A party for a six year old. This is the daughter of the artist friend who employs me to be a panda. I’m just moonlighting as Hello Kitty and I’ve dragged Siwan into it. It’s only a few hours, but it’s a few hours when perhaps I would much sooner be lying face down grunting into my own weekend filth.

“I can see your beard!” “You’re not a cat!”

Not as much of that as I’ve had in the past. These are decent children. Still, about 36 of them. We are all in Caroline’s art space above the Kings Road. It has been laboriously turned into a Hello Kitty palace. “Keep it like this and I’ll do my fiftieth here,” I said, but they have to break it all down this evening.

“Meow meow meow”. That’s about it. If I try sentences in an American falsetto I sound like Michael Jackson. I’m wearing a blue top hat anyway. I’m clearly a boy Hello Kitty. But no mouth technically means no voice with mask work.

The lack of a mouth is troublesome. Mouth holes are very helpful. Windows to the world. With a great big head on, you have extremely limited visibility. I could see nothing below my nose, as the gauzed eye holes are tiny. It was a very disorienting few hours, trying not to kick children and trying to add value. Weird work or not, I’ve taken it so I’ll do it well. That’s the game I always play. Siwan and I found enough to do, and we did it. The hours passed. Now I’m home and I’m going to do double the relaxing I wanted to do today. Don’t expect me to rise before noon tomorrow.

I now have a Hello Kitty birthday balloon. It will be MY birthday balloon in a few days. And I’m knackered.

AFTLS echoes

Exactly ten years ago today, Claire and I were together about to fly to Utah with AFTLS, alongside Jim Jack, Paul and Georgina. The five of us were on my first tour with Actors From The London Stage. It’s a lovely lovely job, and you get to not only make a crafty Shakespeare show but also go to all sorts of fascinating parts of the huge country that is the good old US of A, and meet a wide range of people. Students and professors, military personnel, prisoners, philanthropists…
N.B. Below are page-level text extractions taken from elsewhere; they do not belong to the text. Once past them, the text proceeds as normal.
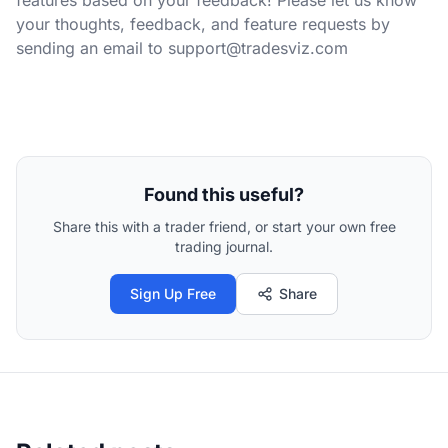
your thoughts, feedback, and feature requests by
sending an email to
support@tradesviz.com
Found this useful?
Share this with a trader friend, or start your own free
trading journal.
Sign Up Free
Share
The model has existed for decades now. The actors build a show that fits in a single suitcase. You have to delineate the stage somehow, as you never know where you’ll be asked to do it. The five of you then go out to institutions scattered all over the states. You work with students, often not arts students, and you very quickly learn how good you are at sharing.  There are company roles on the road. “Travel” deals with the office and how we are all getting to the airport etc. “Social” blogs and does the outreach stuff, “Education” organises which of the five do which workshop, and liaises with the uni staff, “Stage Management” sorts out the theatre spaces before we play and works out how it’ll happen and if there are chairs, etc. That’s a double role.

I’m thinking about them a lot at the moment. First because of Winedale Theatre Barn. They are spreading joy for Shakespeare in Texas, and were beautifully led by James Loehlin. He passed away a year ago, more or less to the day. A huge force for good gone from Texas. I wore my Shakespeare in a Stetson T-shirt the other day in his honour.

Today I wore my Wellesley College shirt, a gift from that remarkable institution. It’s a women’s college in Massachusetts. They’ve got a replica of Shakespeare’s birthplace in the grounds. Every time we go we end up being delightfully nerd-collared after the show by enthusiastic young American ladies who really know their Shakespeare.

We had a donor in the room, observing rehearsals. I was mildly concerned, feeling the pressure to “be good”. I took my jumper off, likely sweating from the pressure, and I noticed the donor lean forward in immediate recognition. Sure enough, she went to Wellesley back in the day. Of course she did. We spoke after rehearsal and she took a photo of me, and it was a lovely little moment of alignment. I could’ve worn any T-shirt…

Jobs like AFTLS have helped me keep my sanity, make friends and deepen my craft. I’m happy to see the souvenirs from them still bringing a bright moment. And it is remarkable to think that, from my most recent tour with them of Twelfth Night, three of the five of us are in Othello. Shame not to have the full house, frankly, they’re a lovely lot.